Task item:
Please transcribe exactly, and only, the lines of the data below between the line holding "OLD NAVY PRINTED-T" and the line holding "JOSEPH & FEISS S/S SILK", inclusive.

########

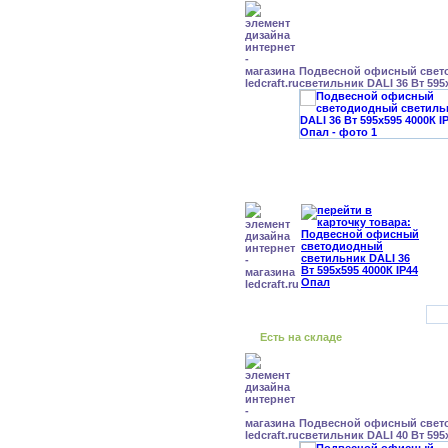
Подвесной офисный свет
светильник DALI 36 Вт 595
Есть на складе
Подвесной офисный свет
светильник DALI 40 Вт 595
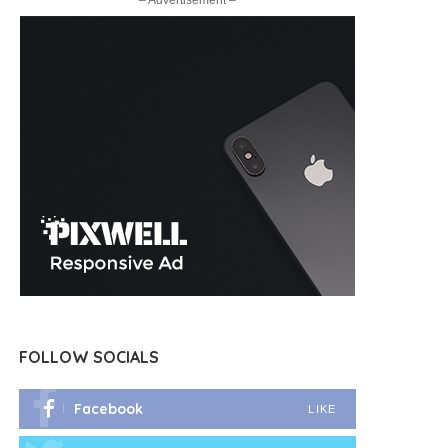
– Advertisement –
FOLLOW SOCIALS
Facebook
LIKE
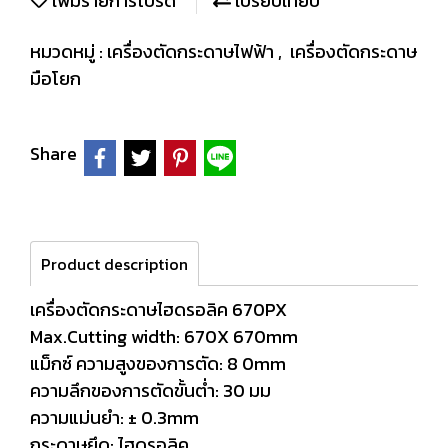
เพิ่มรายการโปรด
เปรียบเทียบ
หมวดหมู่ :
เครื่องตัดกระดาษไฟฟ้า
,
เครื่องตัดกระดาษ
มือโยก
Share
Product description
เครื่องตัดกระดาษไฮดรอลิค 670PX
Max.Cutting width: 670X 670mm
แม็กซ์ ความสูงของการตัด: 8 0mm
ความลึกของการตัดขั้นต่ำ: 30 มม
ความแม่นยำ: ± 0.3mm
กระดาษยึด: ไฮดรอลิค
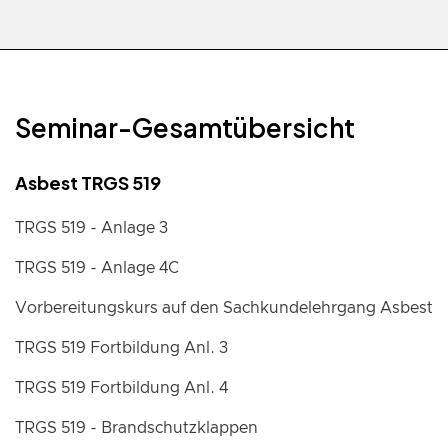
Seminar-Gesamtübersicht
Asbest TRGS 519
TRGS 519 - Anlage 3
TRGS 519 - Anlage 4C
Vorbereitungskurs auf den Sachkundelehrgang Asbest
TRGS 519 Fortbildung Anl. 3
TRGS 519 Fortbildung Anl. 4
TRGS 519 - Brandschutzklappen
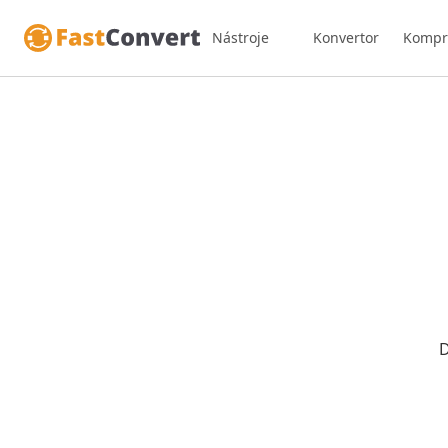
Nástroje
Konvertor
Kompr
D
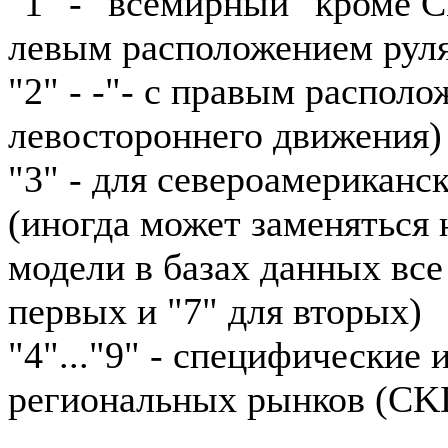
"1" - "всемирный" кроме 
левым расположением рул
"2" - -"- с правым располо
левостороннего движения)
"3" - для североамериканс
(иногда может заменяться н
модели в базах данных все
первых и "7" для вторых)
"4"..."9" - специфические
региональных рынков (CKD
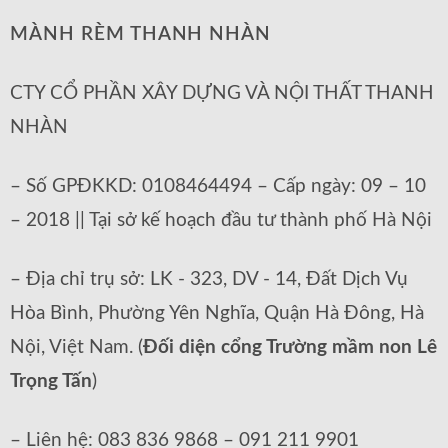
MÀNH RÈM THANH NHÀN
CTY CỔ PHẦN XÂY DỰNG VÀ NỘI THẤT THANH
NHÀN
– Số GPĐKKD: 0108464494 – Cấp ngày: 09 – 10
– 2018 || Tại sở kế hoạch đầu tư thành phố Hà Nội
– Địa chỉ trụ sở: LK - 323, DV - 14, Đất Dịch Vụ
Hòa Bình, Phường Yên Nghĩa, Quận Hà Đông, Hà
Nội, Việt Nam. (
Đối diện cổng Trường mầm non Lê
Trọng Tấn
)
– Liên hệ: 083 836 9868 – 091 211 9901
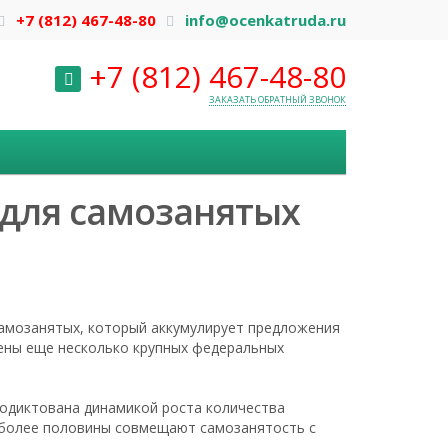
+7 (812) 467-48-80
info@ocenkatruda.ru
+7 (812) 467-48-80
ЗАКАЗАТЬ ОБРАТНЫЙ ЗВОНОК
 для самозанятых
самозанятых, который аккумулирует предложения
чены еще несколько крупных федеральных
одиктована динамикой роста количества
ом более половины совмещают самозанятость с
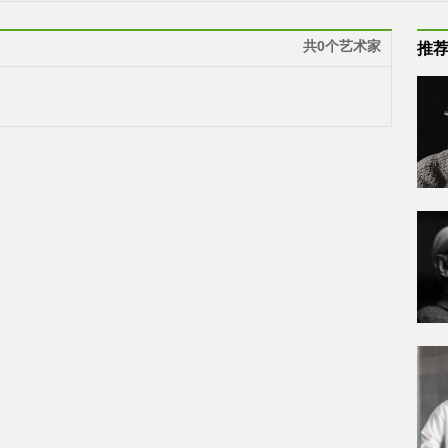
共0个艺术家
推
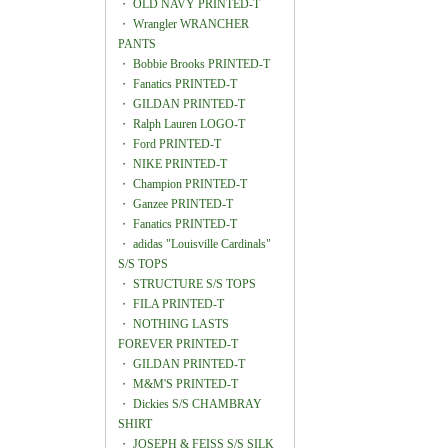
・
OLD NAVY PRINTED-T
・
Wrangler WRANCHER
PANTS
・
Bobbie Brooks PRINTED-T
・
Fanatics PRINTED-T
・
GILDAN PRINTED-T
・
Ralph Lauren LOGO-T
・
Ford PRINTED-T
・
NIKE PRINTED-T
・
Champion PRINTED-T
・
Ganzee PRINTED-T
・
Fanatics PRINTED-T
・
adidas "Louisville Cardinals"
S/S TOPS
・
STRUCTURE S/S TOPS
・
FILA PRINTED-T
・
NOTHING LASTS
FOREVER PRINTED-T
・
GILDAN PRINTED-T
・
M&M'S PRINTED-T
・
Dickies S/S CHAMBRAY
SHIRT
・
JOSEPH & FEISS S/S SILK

########

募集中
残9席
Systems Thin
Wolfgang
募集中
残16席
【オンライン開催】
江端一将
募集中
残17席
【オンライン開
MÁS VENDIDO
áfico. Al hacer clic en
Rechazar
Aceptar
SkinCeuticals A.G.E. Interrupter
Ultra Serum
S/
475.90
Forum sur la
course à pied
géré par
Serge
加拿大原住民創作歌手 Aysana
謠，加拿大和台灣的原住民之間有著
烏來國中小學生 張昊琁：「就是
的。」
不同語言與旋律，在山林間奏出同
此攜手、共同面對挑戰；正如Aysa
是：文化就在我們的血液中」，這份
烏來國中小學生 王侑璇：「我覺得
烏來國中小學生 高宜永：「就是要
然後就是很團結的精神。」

########

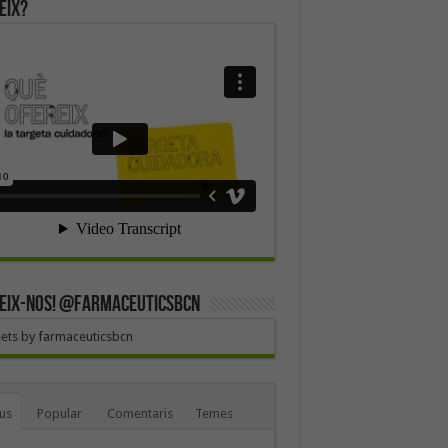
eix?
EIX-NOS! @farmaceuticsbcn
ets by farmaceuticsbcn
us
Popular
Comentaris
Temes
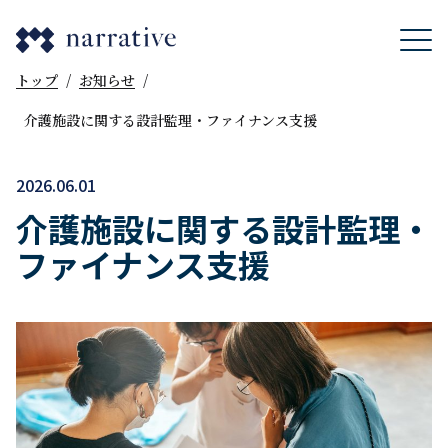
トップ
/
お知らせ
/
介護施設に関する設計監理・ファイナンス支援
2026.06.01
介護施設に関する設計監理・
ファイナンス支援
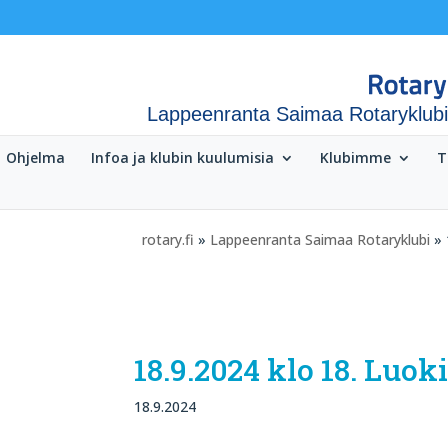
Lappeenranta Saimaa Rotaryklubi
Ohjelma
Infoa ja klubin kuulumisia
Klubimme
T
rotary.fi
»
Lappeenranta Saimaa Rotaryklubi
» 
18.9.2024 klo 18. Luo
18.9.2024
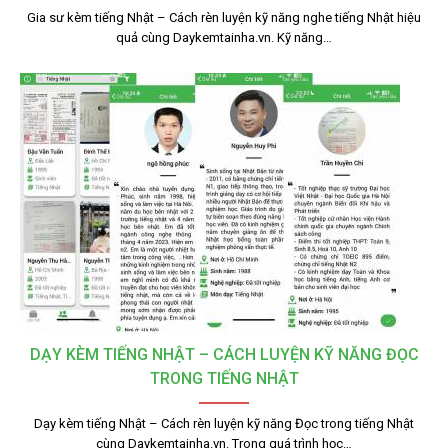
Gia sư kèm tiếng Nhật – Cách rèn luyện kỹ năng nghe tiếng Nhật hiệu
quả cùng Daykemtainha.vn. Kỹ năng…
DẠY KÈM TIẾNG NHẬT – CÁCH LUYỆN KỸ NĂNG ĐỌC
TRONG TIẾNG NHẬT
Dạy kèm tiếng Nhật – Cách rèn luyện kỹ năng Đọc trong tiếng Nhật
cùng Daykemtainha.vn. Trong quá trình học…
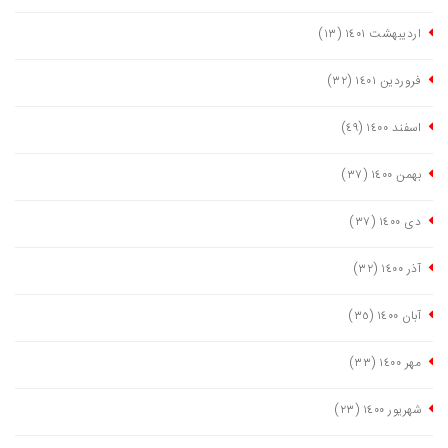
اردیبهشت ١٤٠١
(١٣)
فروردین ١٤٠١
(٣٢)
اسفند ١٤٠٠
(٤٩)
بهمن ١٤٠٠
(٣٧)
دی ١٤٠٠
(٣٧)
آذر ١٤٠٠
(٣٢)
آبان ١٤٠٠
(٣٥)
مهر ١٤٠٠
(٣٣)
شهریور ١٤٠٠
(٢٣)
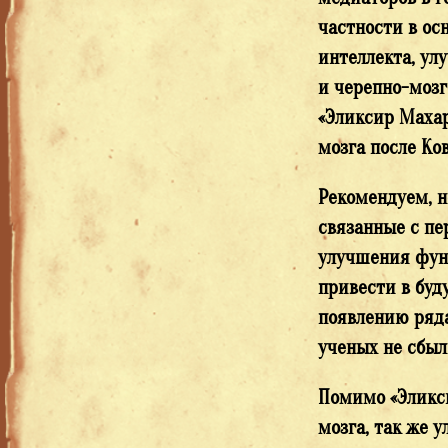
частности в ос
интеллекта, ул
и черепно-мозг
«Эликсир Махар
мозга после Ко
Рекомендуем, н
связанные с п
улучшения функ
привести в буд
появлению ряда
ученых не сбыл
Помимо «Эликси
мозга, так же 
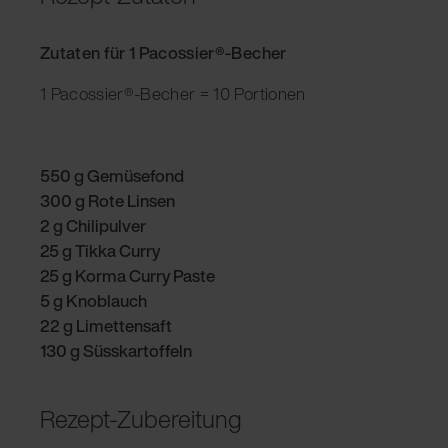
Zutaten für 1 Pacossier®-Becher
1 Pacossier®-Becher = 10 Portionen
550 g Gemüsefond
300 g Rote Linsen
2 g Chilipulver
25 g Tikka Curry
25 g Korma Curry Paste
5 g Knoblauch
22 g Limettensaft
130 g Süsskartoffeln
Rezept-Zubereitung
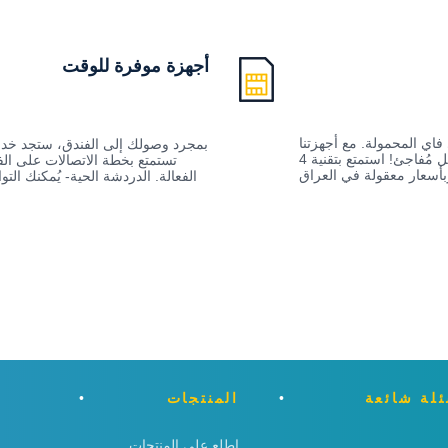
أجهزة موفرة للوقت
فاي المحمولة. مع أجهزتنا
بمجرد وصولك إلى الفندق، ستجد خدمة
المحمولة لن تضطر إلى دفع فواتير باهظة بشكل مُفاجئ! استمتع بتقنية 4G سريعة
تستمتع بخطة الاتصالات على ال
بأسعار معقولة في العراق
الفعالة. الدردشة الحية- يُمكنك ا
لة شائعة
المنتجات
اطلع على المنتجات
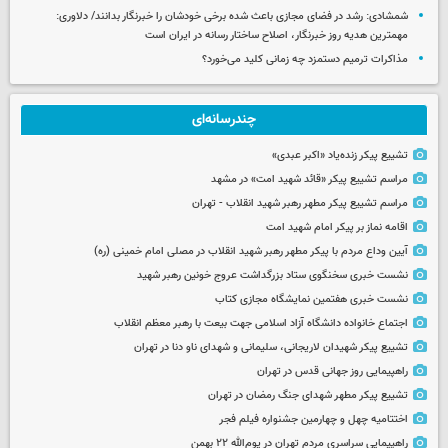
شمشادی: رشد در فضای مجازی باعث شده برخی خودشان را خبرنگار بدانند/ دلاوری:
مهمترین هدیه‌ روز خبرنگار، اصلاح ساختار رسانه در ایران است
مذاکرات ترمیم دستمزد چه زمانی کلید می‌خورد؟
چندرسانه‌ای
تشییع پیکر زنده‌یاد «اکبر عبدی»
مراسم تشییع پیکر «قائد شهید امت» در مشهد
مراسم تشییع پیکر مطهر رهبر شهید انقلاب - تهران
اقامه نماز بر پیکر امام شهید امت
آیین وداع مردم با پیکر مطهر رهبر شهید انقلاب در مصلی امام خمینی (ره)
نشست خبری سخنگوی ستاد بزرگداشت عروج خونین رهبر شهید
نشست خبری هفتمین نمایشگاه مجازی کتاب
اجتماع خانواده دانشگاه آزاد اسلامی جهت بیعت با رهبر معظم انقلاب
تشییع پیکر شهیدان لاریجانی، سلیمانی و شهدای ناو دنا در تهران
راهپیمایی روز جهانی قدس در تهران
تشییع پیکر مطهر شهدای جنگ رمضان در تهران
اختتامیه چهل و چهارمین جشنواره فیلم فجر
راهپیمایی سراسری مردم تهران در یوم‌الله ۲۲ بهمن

########

Completed task:
OLD NAVY PRINTED-T
・
Wrangler WRANCHER
PANTS
・
Bobbie Brooks PRINTED-T
・
Fanatics PRINTED-T
・
GILDAN PRINTED-T
・
Ralph Lauren LOGO-T
・
Ford PRINTED-T
・
NIKE PRINTED-T
・
Champion PRINTED-T
・
Ganzee PRINTED-T
・
Fanatics PRINTED-T
・
adidas "Louisville Cardinals"
S/S TOPS
・
STRUCTURE S/S TOPS
・
FILA PRINTED-T
・
NOTHING LASTS
FOREVER PRINTED-T
・
GILDAN PRINTED-T
・
M&M'S PRINTED-T
・
Dickies S/S CHAMBRAY
SHIRT
・
JOSEPH & FEISS S/S SILK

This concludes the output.